Among lots of other things, I…
- Started talking about how we improve our testing capabilities.
- Worked on a training session for retros.
- Went to the product community of practice (it usually clashes with another meeting) about the craft of product management.
- Talked through some feedback on group product strategy and identifying the levers that allow us to achieve the change we want.
- Wrote a presentation on how product managers can look for new opportunities.
- Did data protection training.
- Signed up for AI product management training.
The numbers
- Completed 39 tasks, 12 of which contributed to my objectives.
- Spent 930 minutes in meetings.
I read:
How not to transform
It always amuses me when product people think product approaches are generalisable outside of managing products, especially for organisational change. Product management is not change management. It doesn’t work as a change methodology because it carries the inherent assumption that changes made, stay made. It has no mental model for understanding that in organisations things slip back to old ways, change gets undone.
If you want to change an organisation there is an entire body of knowledge with a long history about organisational design and change management. So, at the risk of stating the obvious, if you want to transform an organisation, or even just how it does product, turn to the disciplines that already know this stuff.
Opportunities
Brushed up on Opportunity Solution Trees and Assessing Product Opportunities, partly because I’m working on how we improve our ability to spot opportunities, and partly because they were mentioned in the Product Leaders group discussion on training. One of the things I’m puzzling is whether the deductive reasoning of OST is right for us as it starts with the outcome you want to achieve, which limits the opportunities you’ll come up with. Maybe it’s useful for analysis and grouping opportunities after you’ve understood them but I need something that is more about how to bring multiple diverse observations together into an idea for an opportunity.
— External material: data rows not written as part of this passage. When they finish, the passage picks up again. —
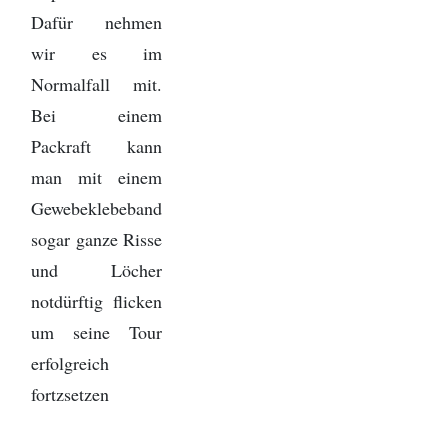
Dafür nehmen
wir es im
Normalfall mit.
Bei einem
Packraft kann
man mit einem
Gewebeklebeband
sogar ganze Risse
und Löcher
notdürftig flicken
um seine Tour
erfolgreich
fortzsetzen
Online and Distance Education for a Connected World
This book goes into a lot. But I’m interested in how distance and online learning meets product management, so hopefully it’ll help improve my knowledge and thinking.
I thought:
Pace layers
Brand’s idea of pace layers describes how change happens at different rates, with fashion being fastest and nature being slowest. I wonder if, actually all change is happening at the same speed but appears different because things like fashion have a simpler, clearer path to follow, whilst culture change follows more routes, has twists and turns and dead-ends, has more ground to cover. Does this change anything about how we approach change? Probably not, but it might be nice to get away from the sense of blame that comes with slow change.
Being clearer
I’ve been thinking about how to frame conversations around deciding what we want to achieve, and that includes defining my terms, recognising that unintentional things also occur
My definitions:
- Goals are general. They can be measurable and specific or vague and qualitative.
- Objectives are specific, measurable, intentional, and upfront subset of goals.
- Outcomes (a change in user behaviour that achieves business results (Seddon)) are a subset of goals that can be objectives (if they meet definition, particularly being intentional) but can also not be objectives if they occur unintentionally.
So, maybe it looks like this:

It gives me three ways to talk about the things we want to achieve to different audiences. Goals fit nicely when story-telling and showing how product work fits into bigger pictures. Objectives are used to talk about the effect we’re having and benefits we’re delivering. And Outcomes give us a way to bring the user into the discussion and show what we’re achieving for them.